Reservists make up more than 80% of the ranks in times of war. So why couldn't the IDF utilize them properly?
By LARRY DERFNER
'Yitzhak's" paratroopers unit spent the war going from one South Lebanese village to another, taking cover inside abandoned houses against the missiles Hizbullah was firing 2-3 km away, lacking weapons of sufficient range to fire back. From time to time they got orders to seek out Hizbullah on the ground, but every time the orders were cancelled at the last minute. Asked what they did inside the abandoned houses when they weren't waiting out flying missiles, Yitzhak, 34, one of the unit's snipers, replied, "We played whist a lot of the time."
In the villages, they would ask their commanding officers what was going on, and never got a satisfactory answer. But after the cease-fire, when they crossed the border back into Israel, they sat down in front of their division commander and finally learned why they'd been kept away from the enemy.

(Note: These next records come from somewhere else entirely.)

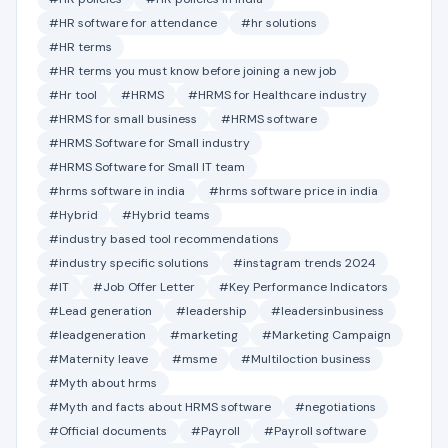
#HR software for attendance
#hr solutions
#HR terms
#HR terms you must know before joining a new job
#Hr tool
#HRMS
#HRMS for Healthcare industry
#HRMS for small business
#HRMS software
#HRMS Software for Small industry
#HRMS Software for Small IT team
#hrms software in india
#hrms software price in india
#Hybrid
#Hybrid teams
#industry based tool recommendations
#industry specific solutions
#instagram trends 2024
#IT
#Job Offer Letter
#Key Performance Indicators
#Lead generation
#leadership
#leadersinbusiness
#leadgeneration
#marketing
#Marketing Campaign
#Maternity leave
#msme
#Multiloction business
#Myth about hrms
#Myth and facts about HRMS software
#negotiations
#Official documents
#Payroll
#Payroll software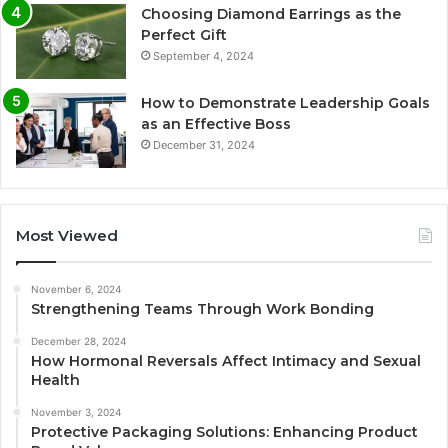
Choosing Diamond Earrings as the
Perfect Gift
September 4, 2024
How to Demonstrate Leadership Goals
as an Effective Boss
December 31, 2024
Most Viewed
November 6, 2024
Strengthening Teams Through Work Bonding
December 28, 2024
How Hormonal Reversals Affect Intimacy and Sexual
Health
November 3, 2024
Protective Packaging Solutions: Enhancing Product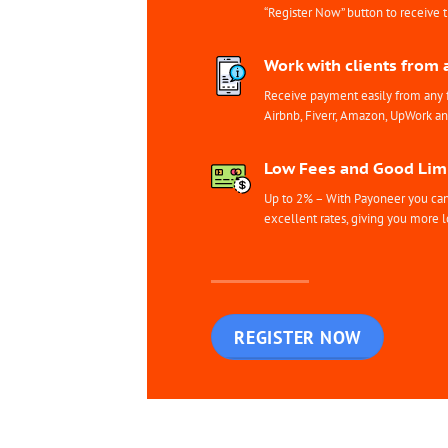
“Register Now” button to receive 
Work with clients from 
Receive payment easily from any 
Airbnb, Fiverr, Amazon, UpWork a
Low Fees and Good Limi
Up to 2% – With Payoneer you can 
excellent rates, giving you more l
REGISTER NOW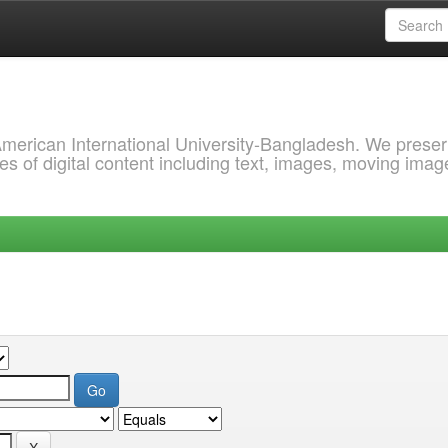
 American International University-Bangladesh. We prese
s of digital content including text, images, moving imag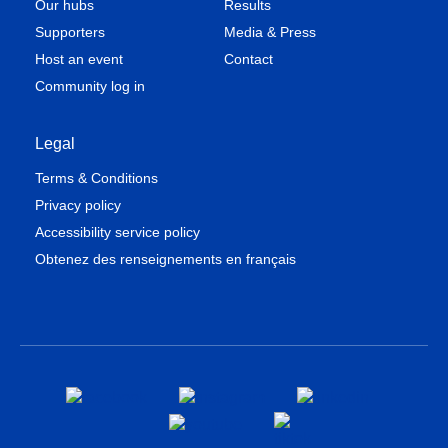
Our hubs
Results
Supporters
Media & Press
Host an event
Contact
Community log in
Legal
Terms & Conditions
Privacy policy
Accessibility service policy
Obtenez des renseignements en français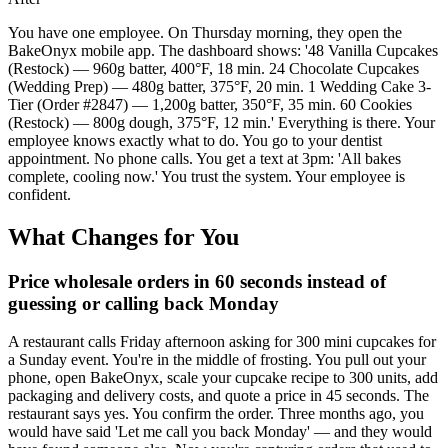
You have one employee. On Thursday morning, they open the
BakeOnyx mobile app. The dashboard shows: '48 Vanilla Cupcakes
(Restock) — 960g batter, 400°F, 18 min. 24 Chocolate Cupcakes
(Wedding Prep) — 480g batter, 375°F, 20 min. 1 Wedding Cake 3-
Tier (Order #2847) — 1,200g batter, 350°F, 35 min. 60 Cookies
(Restock) — 800g dough, 375°F, 12 min.' Everything is there. Your
employee knows exactly what to do. You go to your dentist
appointment. No phone calls. You get a text at 3pm: 'All bakes
complete, cooling now.' You trust the system. Your employee is
confident.
What Changes for You
Price wholesale orders in 60 seconds instead of
guessing or calling back Monday
A restaurant calls Friday afternoon asking for 300 mini cupcakes for
a Sunday event. You're in the middle of frosting. You pull out your
phone, open BakeOnyx, scale your cupcake recipe to 300 units, add
packaging and delivery costs, and quote a price in 45 seconds. The
restaurant says yes. You confirm the order. Three months ago, you
would have said 'Let me call you back Monday' — and they would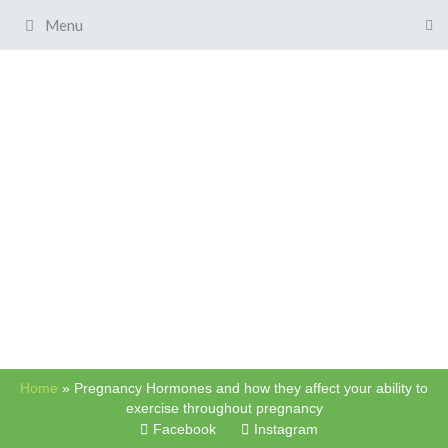
Menu
Home
»
Pregnancy Hormones and how they affect your ability to
exercise throughout pregnancy
Facebook
Instagram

"He said they didn't want us to get killed or kidnapped by Hizbullah, or by all the friendly fire that was going on," said Yitzhak, a government employee in civilian life.
"Lior," also 34, and also a paratrooper but from another unit, told an almost identical story to Yitzhak's - waiting out the war in abandoned houses, unequipped to return fire at the distant Hizbullah positions, being given orders to advance that were always cancelled. And the explanation Lior and his comrades were given for why they weren't going after Hizbullah also matched the one Yitzhak heard.
"At one point our division commander told us that killing two or three terrorists wasn't worth the price," said Lior, a computer technician.
The movement of embittered reserve soldiers that began this week with a petition and protest camp outside the Knesset is carrying the message that the political and military leadership wasn't aggressive enough during the war, that the cease-fire left Israel still vulnerable to Hizbullah - that they didn't, as the saying goes, let the IDF win.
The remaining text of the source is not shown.